A luta de David contra Golias!

Lamento bastante, ver sofrer quem gosto. Perceber que não se trata de fingimento; que é um sofrer real, dilacerante, e que devagarinho as trevas se apossaram da sua mente, não permitindo qualquer raio de lucidez e discernimento atravessar o seu espírito! Perceber que a avalanche emocional que a pessoa vive se despoletou por minha causa/efeito!

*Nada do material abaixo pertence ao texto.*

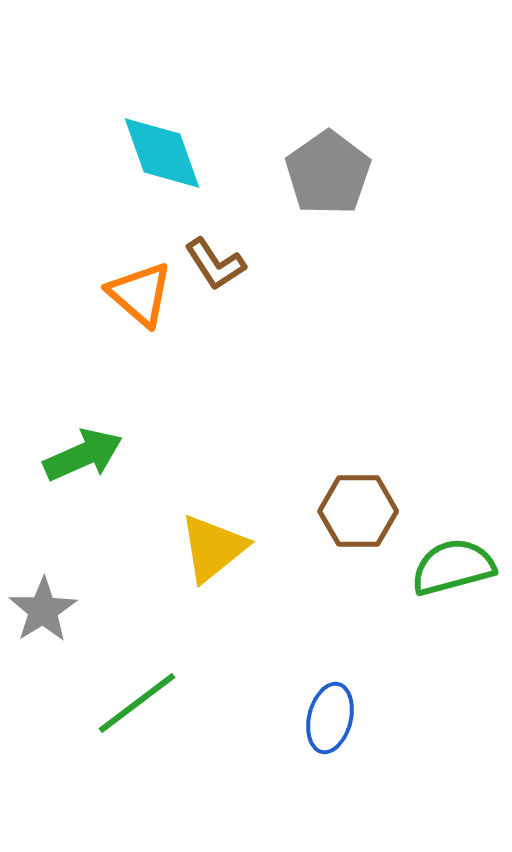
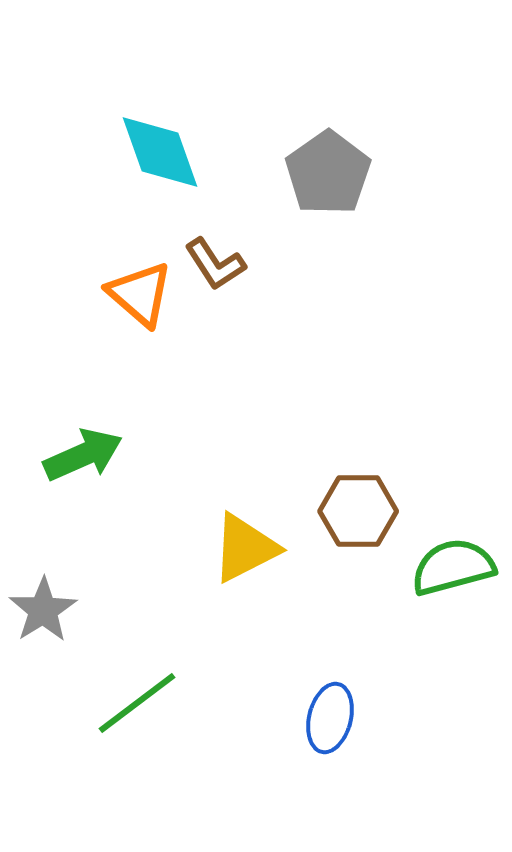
cyan diamond: moved 2 px left, 1 px up
yellow triangle: moved 32 px right; rotated 12 degrees clockwise
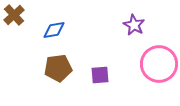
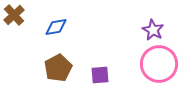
purple star: moved 19 px right, 5 px down
blue diamond: moved 2 px right, 3 px up
brown pentagon: rotated 20 degrees counterclockwise
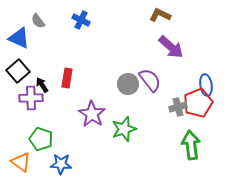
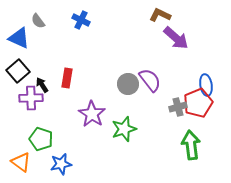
purple arrow: moved 5 px right, 9 px up
blue star: rotated 15 degrees counterclockwise
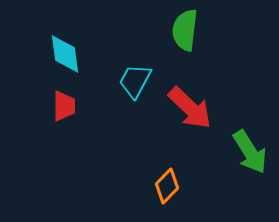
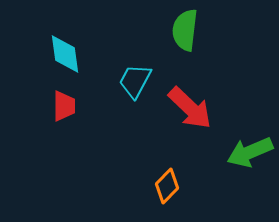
green arrow: rotated 99 degrees clockwise
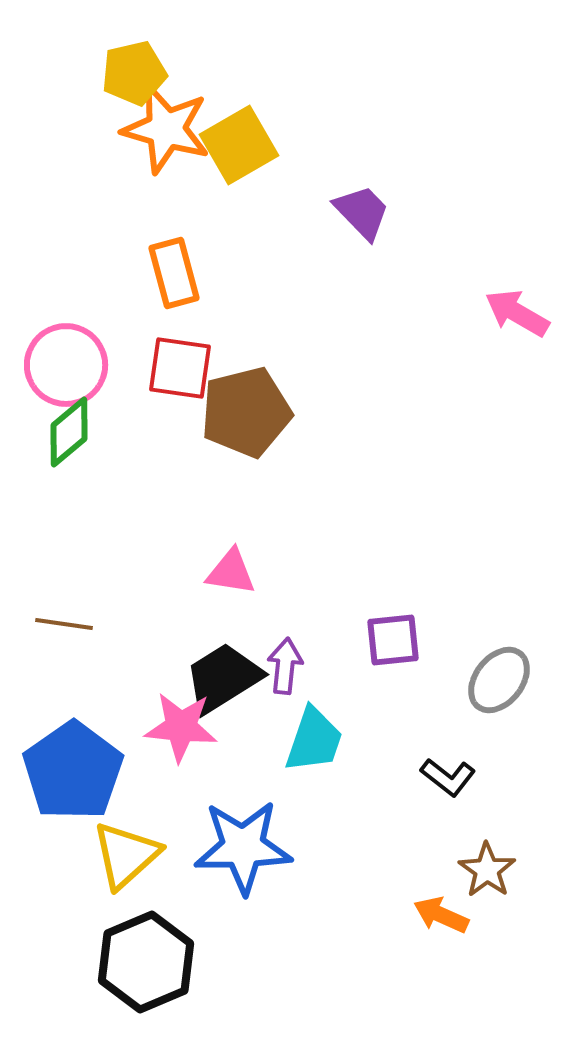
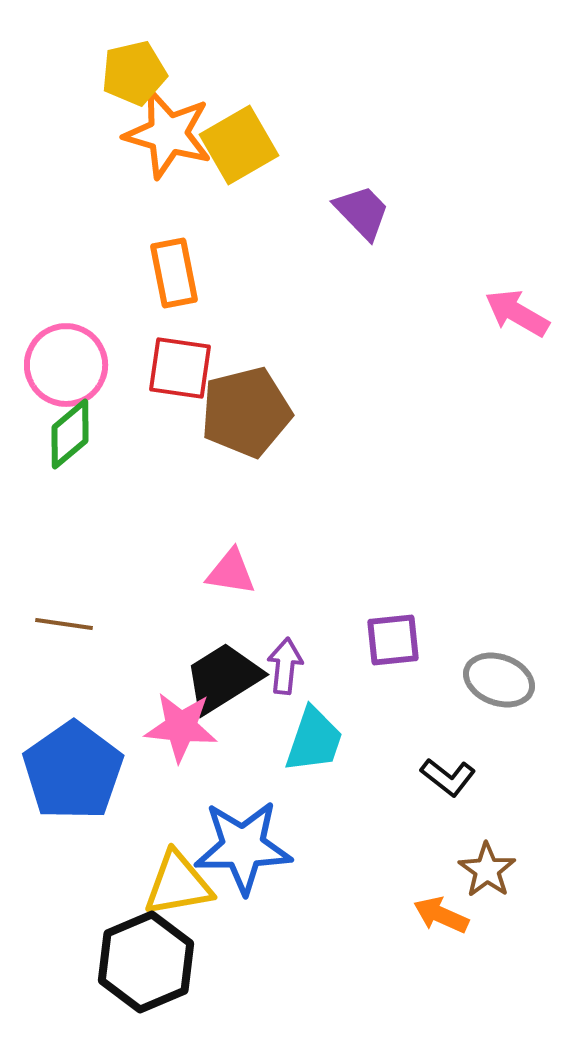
orange star: moved 2 px right, 5 px down
orange rectangle: rotated 4 degrees clockwise
green diamond: moved 1 px right, 2 px down
gray ellipse: rotated 72 degrees clockwise
yellow triangle: moved 52 px right, 29 px down; rotated 32 degrees clockwise
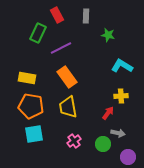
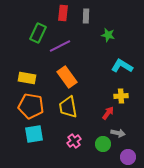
red rectangle: moved 6 px right, 2 px up; rotated 35 degrees clockwise
purple line: moved 1 px left, 2 px up
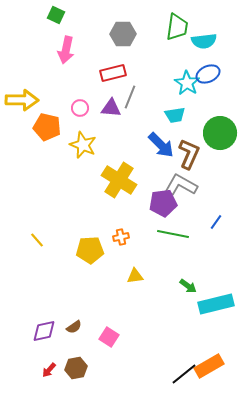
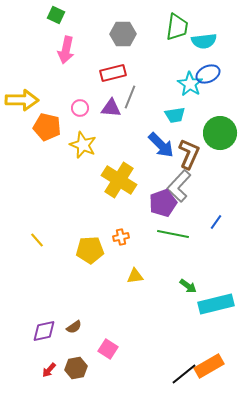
cyan star: moved 3 px right, 1 px down
gray L-shape: moved 2 px left, 1 px down; rotated 76 degrees counterclockwise
purple pentagon: rotated 12 degrees counterclockwise
pink square: moved 1 px left, 12 px down
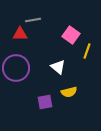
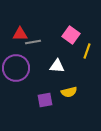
gray line: moved 22 px down
white triangle: moved 1 px left, 1 px up; rotated 35 degrees counterclockwise
purple square: moved 2 px up
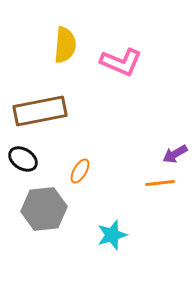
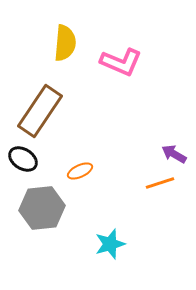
yellow semicircle: moved 2 px up
brown rectangle: rotated 45 degrees counterclockwise
purple arrow: moved 1 px left; rotated 60 degrees clockwise
orange ellipse: rotated 35 degrees clockwise
orange line: rotated 12 degrees counterclockwise
gray hexagon: moved 2 px left, 1 px up
cyan star: moved 2 px left, 9 px down
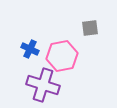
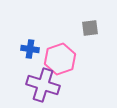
blue cross: rotated 18 degrees counterclockwise
pink hexagon: moved 2 px left, 3 px down; rotated 8 degrees counterclockwise
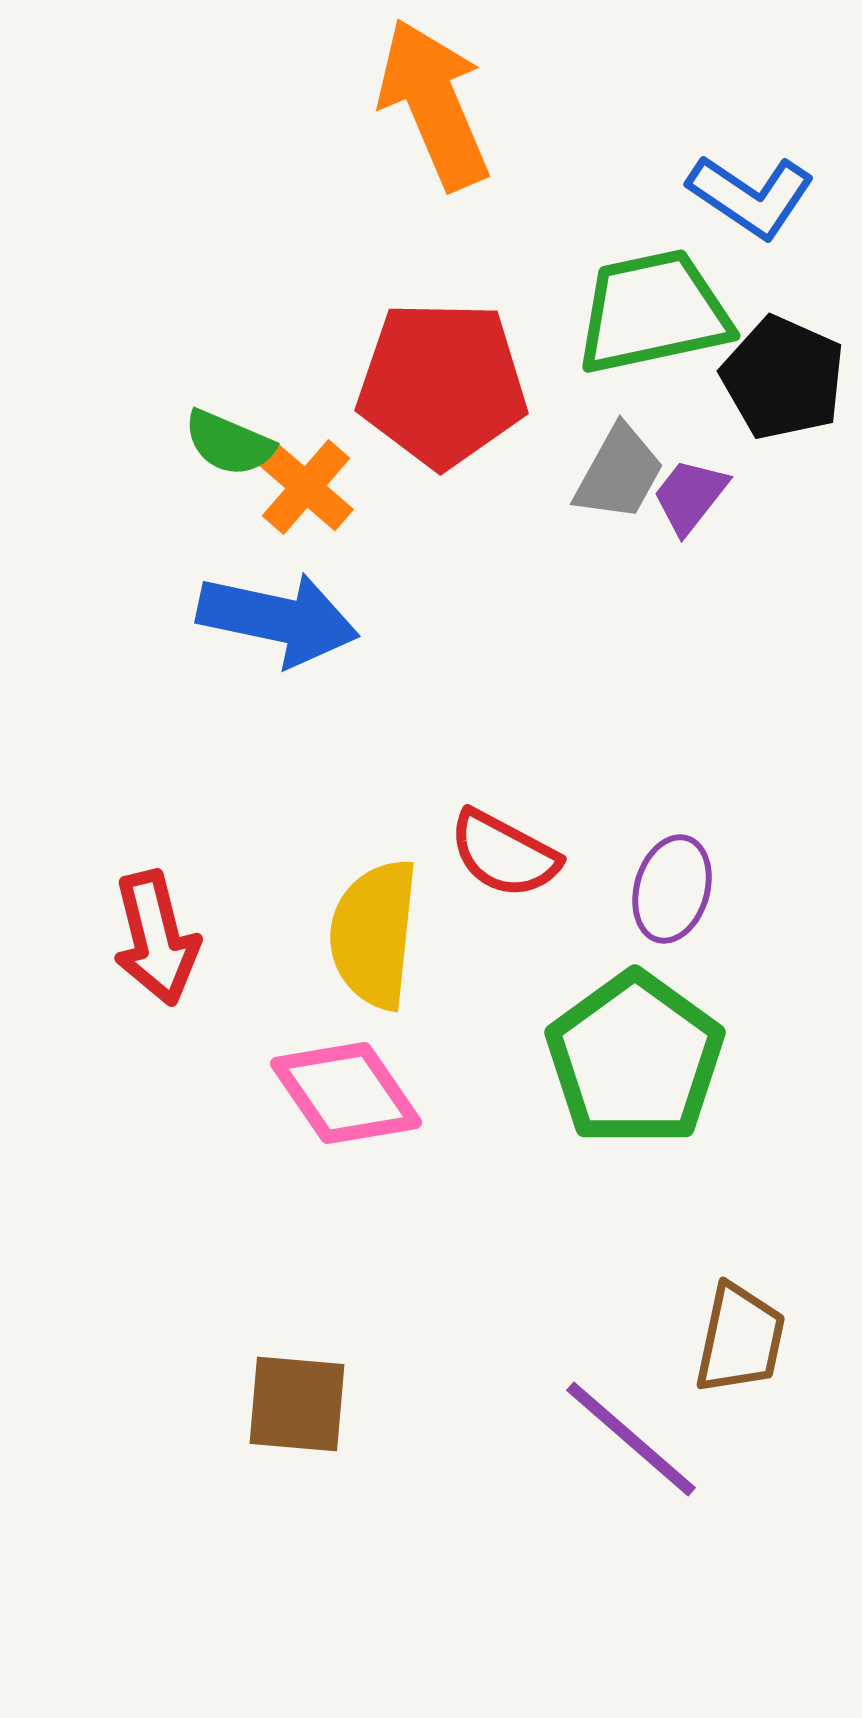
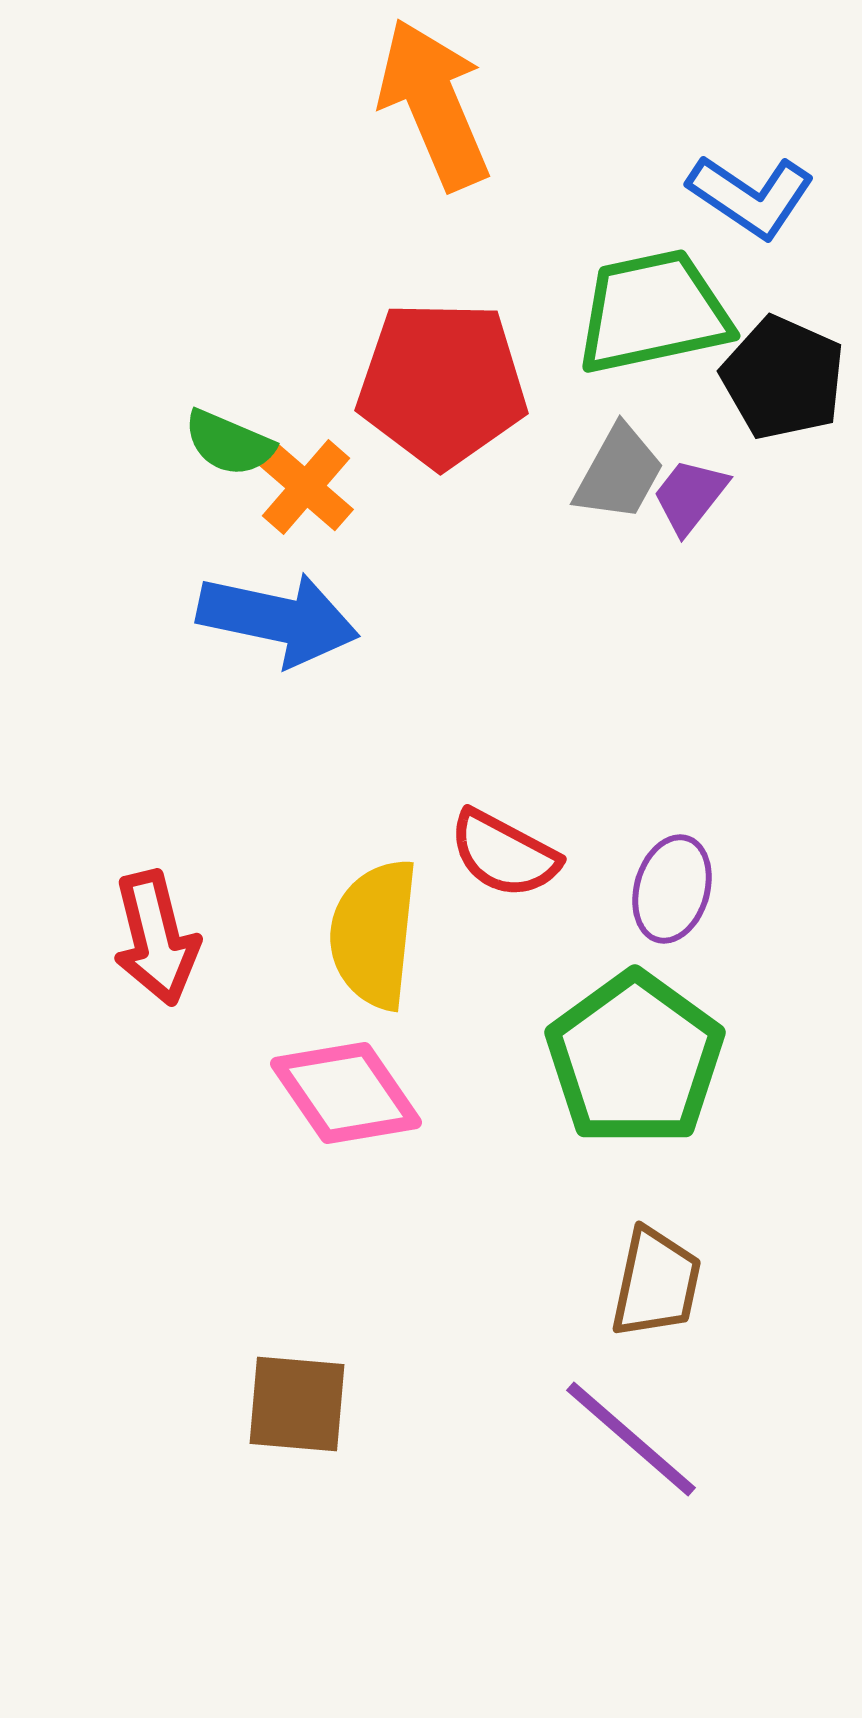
brown trapezoid: moved 84 px left, 56 px up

Simultaneamente tenho noção, que provavelmente a maioria das pessoas não se compadecia com os comportamentos/consequências de que tenho sido alvo, no entanto toda a paciência, que julgo esgotar-se amanhã, tem ajudado a suportar…

Aguardo ansiosa pelo dia, em que tudo isto me parecerá longínquo… Almejo o dia, que perceberei que tão cruéis emoções se desvaneceram, dando lugar a uma cordial convivência ( a preservar por uma razão MAIOR)…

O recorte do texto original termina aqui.